Law
N.D. judge rules gas tax on Indians illegal


As many as 7,000 tribal members who purchase fuel on reservations in North Dakota may be entitled to refunds for being forced to pay the state's gasoline tax.

The courts still have to sort out how much money may be owed to Indian consumers for the illegal tax. But Vance Gillette, the attorney handling the case, is urging tribal members to "save their receipts" in anticipation of a refund.

"We still have to go to court and brief the refund issue," said Gillette, a member of the Mandan, Hidatsa and Arikara Nation of North Dakota.

Gillette is representing four tribal members who contested the tax. They argued that federal law and 19th-century treaties signed by the Three Affiliated Tribes and the Turtle Mountain Chippewa Tribe shielded them from the state.

On January 13, a state judge agreed. Northwest District Judge Gary A. Holum issued an injunction permanently barring the state from collecting the tax.

"Because Congress has not instructed otherwise," the judge wrote in a 21-page opinion, "the court finds that North Dakota's motor fuels tax, as applied to Native American reservation residents who purchase fuel on reservation land, is illegal."

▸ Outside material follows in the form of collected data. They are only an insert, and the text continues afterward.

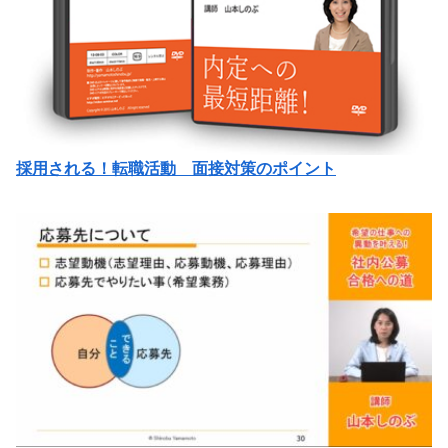
採用される！転職活動 面接対策のポイント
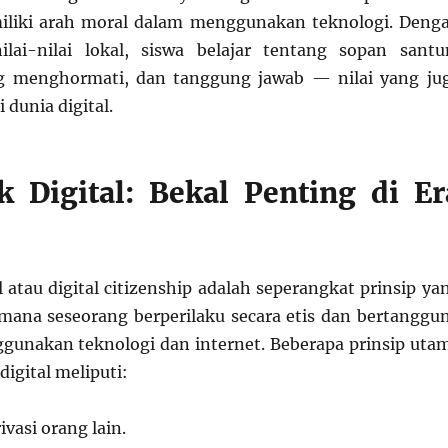
miliki arah moral dalam menggunakan teknologi. Deng
ai-nilai lokal, siswa belajar tentang sopan santu
ing menghormati, dan tanggung jawab — nilai yang ju
 dunia digital.
k Digital: Bekal Penting di Er
l atau digital citizenship adalah seperangkat prinsip ya
ana seseorang berperilaku secara etis dan bertanggu
gunakan teknologi dan internet. Beberapa prinsip uta
digital meliputi:
vasi orang lain.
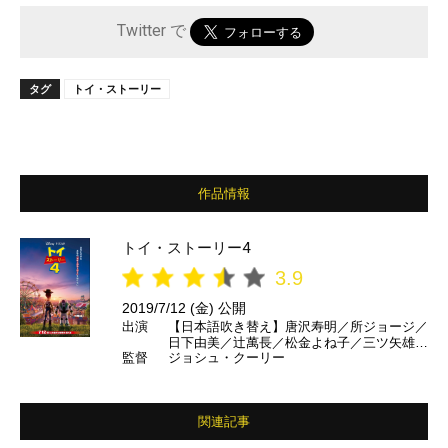
Twitter で
タグ
トイ・ストーリー
作品情報
トイ・ストーリー4
3.9
2019/7/12 (金) 公開
出演
【日本語吹き替え】唐沢寿明／所ジョージ／
日下由美／辻萬長／松金よね子／三ツ矢雄二
監督
ジョシュ・クーリー
／咲野俊介／辻親八 ほか
関連記事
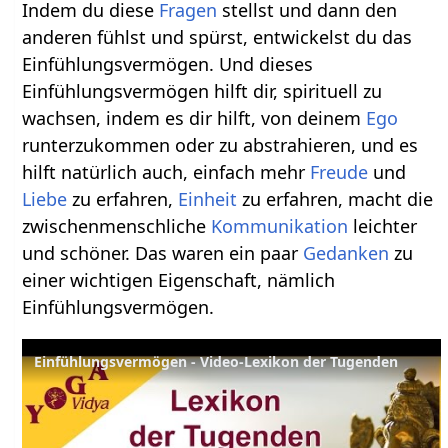
Indem du diese
Fragen
stellst und dann den
anderen fühlst und spürst, entwickelst du das
Einfühlungsvermögen. Und dieses
Einfühlungsvermögen hilft dir, spirituell zu
wachsen, indem es dir hilft, von deinem
Ego
runterzukommen oder zu abstrahieren, und es
hilft natürlich auch, einfach mehr
Freude
und
Liebe
zu erfahren,
Einheit
zu erfahren, macht die
zwischenmenschliche
Kommunikation
leichter
und schöner. Das waren ein paar
Gedanken
zu
einer wichtigen Eigenschaft, nämlich
Einfühlungsvermögen.
Einfühlungsvermögen - Video-Lexikon der Tugenden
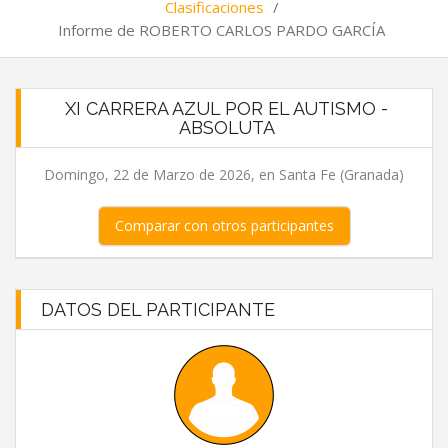
Clasificaciones
/
Informe de ROBERTO CARLOS PARDO GARCÍA
XI CARRERA AZUL POR EL AUTISMO -
ABSOLUTA
Domingo, 22 de Marzo de 2026, en Santa Fe (Granada)
Comparar con otros participantes
DATOS DEL PARTICIPANTE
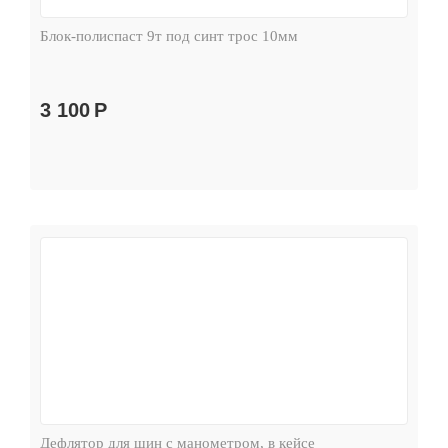
Блок-полиспаст 9т под синт трос 10мм
3 100
Р
Дефлятор для шин с манометром, в кейсе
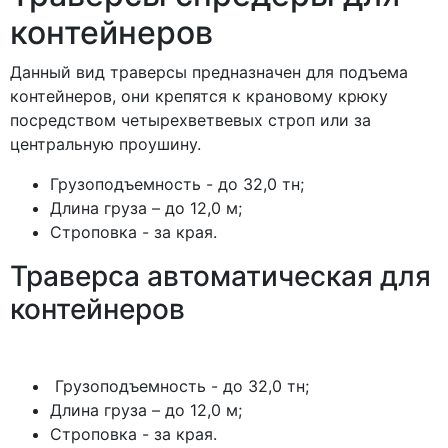
контейнеров
Данный вид траверсы предназначен для подъема
контейнеров, они крепятся к крановому крюку
посредством четырехветвевых строп или за
центральную проушину.
Грузоподъемность - до 32,0 тн;
Длина груза – до 12,0 м;
Строповка - за края.
Траверса автоматическая для
контейнеров
Грузоподъемность - до 32,0 тн;
Длина груза – до 12,0 м;
Строповка - за края.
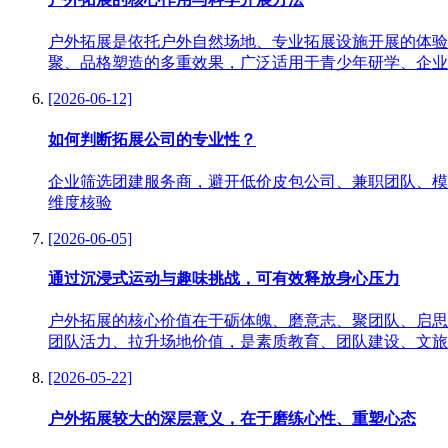
户外拓展是依托户外自然场地、专业拓展设施开展的体验
聚、品格塑造的多重效果，广泛适用于青少年研学、企业
[2026-06-12]
如何判断拓展公司的专业性？
企业筛选团建服务商，避开低价皮包公司、兼职团队、模
维度核验
[2026-06-05]
通过沉浸式运动与趣味挑战，可有效释放身心压力
户外拓展的核心价值在于砺体魄、磨意志、聚团队、启思
团队活力、拉升场地价值，是素质教育、团队建设、文旅
[2026-05-22]
户外拓展较大的深层意义，在于磨练心性、重塑心态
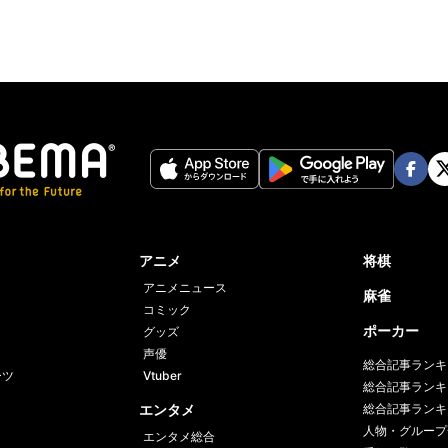
Face
Twi
book
er
アニメ
将棋
アニメニュース
麻雀
コミック
ポーカー
グッズ
声優
総合記事ランキ
ーツ
Vtuber
総合記事ランキ
エンタメ
総合記事ランキ
人物・グループ
エンタメ総合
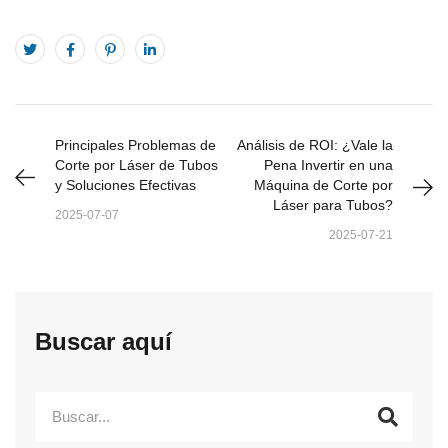
Principales Problemas de
Análisis de ROI: ¿Vale la
Corte por Láser de Tubos
Pena Invertir en una
y Soluciones Efectivas
Máquina de Corte por
Láser para Tubos?
2025-07-07
2025-07-21
Buscar aquí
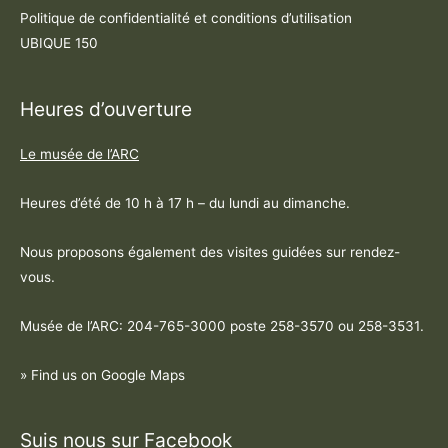
Politique de confidentialité et conditions d’utilisation
UBIQUE 150
Heures d’ouverture
Le musée de l’ARC
Heures d’été de 10 h à 17 h – du lundi au dimanche.
Nous proposons également des visites guidées sur rendez-
vous.
Musée de l’ARC: 204-765-3000 poste
258-3570 ou 258-3531
.
» Find us on Google Maps
Suis nous sur Facebook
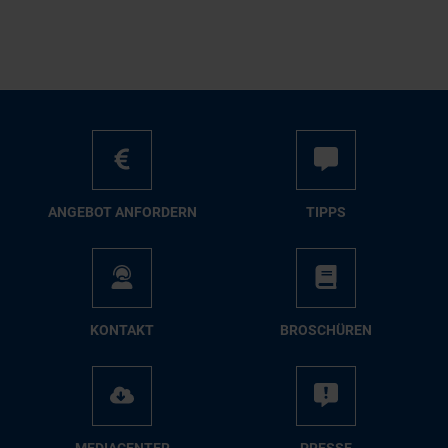
AN­GE­BOT AN­FOR­DERN
TIPPS
KON­TAKT
BRO­SCHÜ­REN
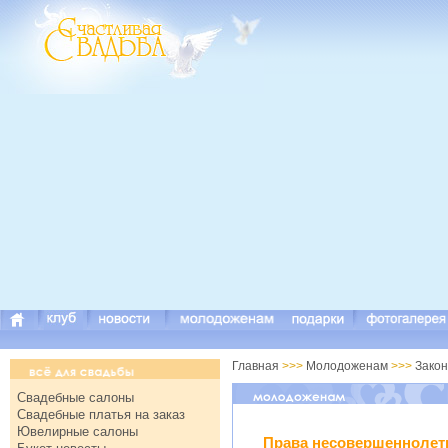
Главная
>>>
Молодоженам
>>>
Закон
Свадебные салоны
Свадебные платья на заказ
Ювелирные салоны
Права несовершеннолет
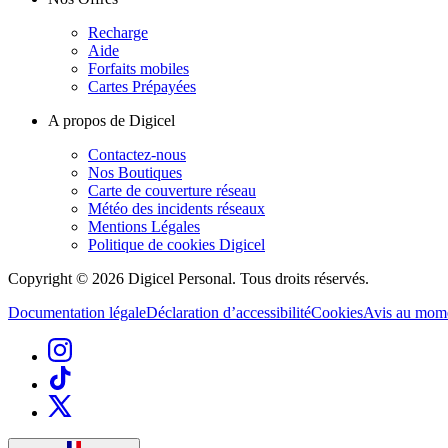
Recharge
Aide
Forfaits mobiles
Cartes Prépayées
A propos de Digicel
Contactez-nous
Nos Boutiques
Carte de couverture réseau
Météo des incidents réseaux
Mentions Légales
Politique de cookies Digicel
Copyright © 2026 Digicel Personal. Tous droits réservés.
Documentation légale
Déclaration d’accessibilité
Cookies
Avis au momen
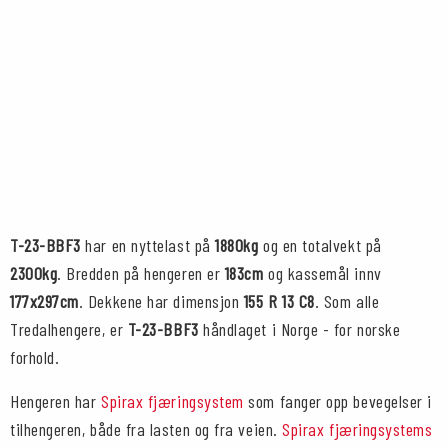
H
T-23-BBF3
har en nyttelast på
1880kg
og en totalvekt på
2300kg
. Bredden på hengeren er
183cm
og kassemål innv
177x297cm
. Dekkene har dimensjon
155 R 13 C8
. Som alle
Tredalhengere, er
T-23-BBF3
håndlaget i Norge - for norske
forhold.
Hengeren har
Spirax fjæringsystem
som fanger opp bevegelser i
tilhengeren, både fra lasten og fra veien.
Spirax fjæringsystems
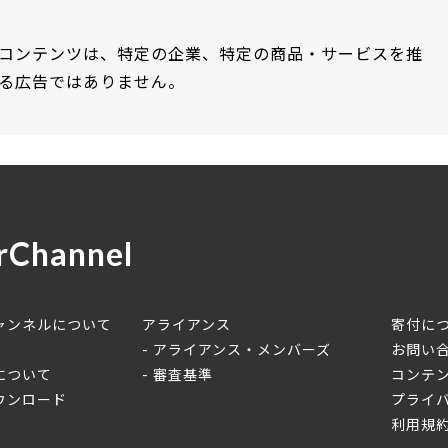
コンテンツは、特定の企業、特定の商品・サービスを推
る広告ではありません。
rChannel
ャンネルについて
アライアンス
寄付に
アライアンス・メンバーズ
お問い
について
審査基準
コンテ
ウンロード
プライ
利用規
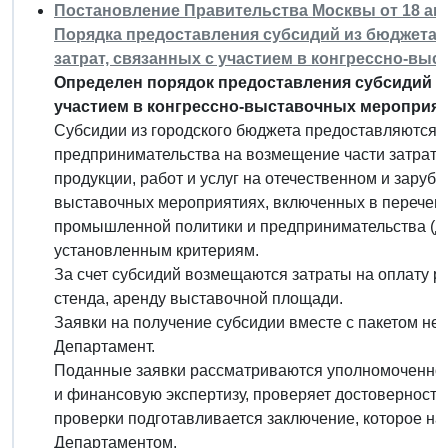
Постановление Правительства Москвы от 18 апре
Порядка предоставления субсидий из бюджета 
затрат, связанных с участием в конгрессно-вы
Определен порядок предоставления субсидий на
участием в конгрессно-выставочных мероприят
Субсидии из городского бюджета предоставляются с
предпринимательства на возмещение части затрат,
продукции, работ и услуг на отечественном и зару
выставочных мероприятиях, включенных в перечен
промышленной политики и предпринимательства (да
установленным критериям.
За счет субсидий возмещаются затраты на оплату р
стенда, аренду выставочной площади.
Заявки на получение субсидии вместе с пакетом н
Департамент.
Поданные заявки рассматриваются уполномоченной 
и финансовую экспертизу, проверяет достоверност
проверки подготавливается заключение, которое н
Департаментом.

Based on statistics from the U.S. Census Bureau and the Bureau of Indian Affairs, Gillette says there are 18,000 American Indians and Alaska Natives who live on reservations in the state. Of those, he estimates that anywhere from 5,000 to 7,000 are actual fuel buyers.

At 21 cents per gallon, Gillette believes these buyers pay about $2 million in taxes every year. He says the real figure may be higher because Indians in rural areas purchase more fuel.

Lawyers for the state are contesting Holum's decision, and they filed a motion to reconsider, which is pending before the court. The lawyers also dispute Gillette's estimates of the refunds that may be owed.

But in other states, the courts have ruled in favor of tribal members in similar cases. Earlier this month, the South Dakota Supreme Court affirmed that Indian consumers have a right to refunds. The state and federal courts in Idaho barred the state from imposing a gasoline taxes on reservations as well.

In the North Dakota case, members of the Three Affiliated Tribes (Mandan, Hidatsa, Arikara), the Turtle Mountain Chippewa and the Spirit Lake Tribe are affected. Tribal members who buy fuel at the Sisseton-Wahpeton Tribe's casino on the North Dakota portion of its reservation are also impacted.

Gillette said members of the Standing Rock Sioux Tribe who buy fuel on the North Dakota portion of its reservation won't be included because the tribe has a tax agreement with North Dakota.

The plaintiffs who sued the state are Joan Mann and Ken Danks, Three Affiliated members who own business on the reservation, and Tracy Wilkie and Christa Monette, Turtle Mountain Chippewa tribal members. Holum dismissed all but Danks from the suit on procedural grounds.